The only thing hotter than Lebanon’s weather right now is its political tensions, and the only thing more rotten than Beirut’s streets right now is its deadlock: This is officially the longest presidential vacancy Lebanon has ever seen, the longest parliamentary term extension Lebanon has ever seen and the longest period of time without general elections since the Civil War. And August’s garbage crisis isn’t making things any easier.
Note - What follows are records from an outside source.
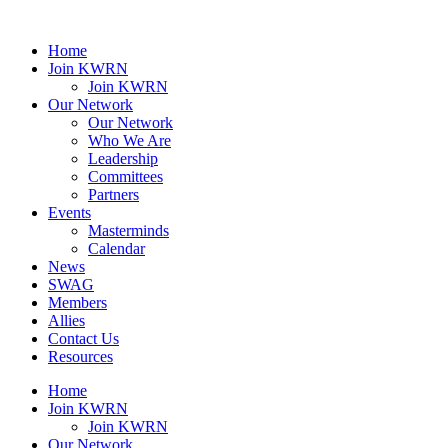
Home
Join KWRN
Join KWRN
Our Network
Our Network
Who We Are
Leadership
Committees
Partners
Events
Masterminds
Calendar
News
SWAG
Members
Allies
Contact Us
Resources
Home
Join KWRN
Join KWRN
Our Network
Three men walk into a bar and ask for two burgers: a large one (with large fries, a Pepsi and a McFlurry) and a smaller one (with small fries only). The first man wants the large burger for himself and the smaller burger for the second man who happens to be his son-in-law, while the third man, currently savoring the small burger, wants to eat the larger one. The cherry (or in this case, bacon) on the top? No one has a clue how a burger is paid for.
Solve the burger riddle and you would have solved the longest deadlock Lebanon has ever seen.
(Meanwhile, everyone else is starving)
445 days since the 25th of May. 281 days since the 5th of November. Not that anyone cares anymore.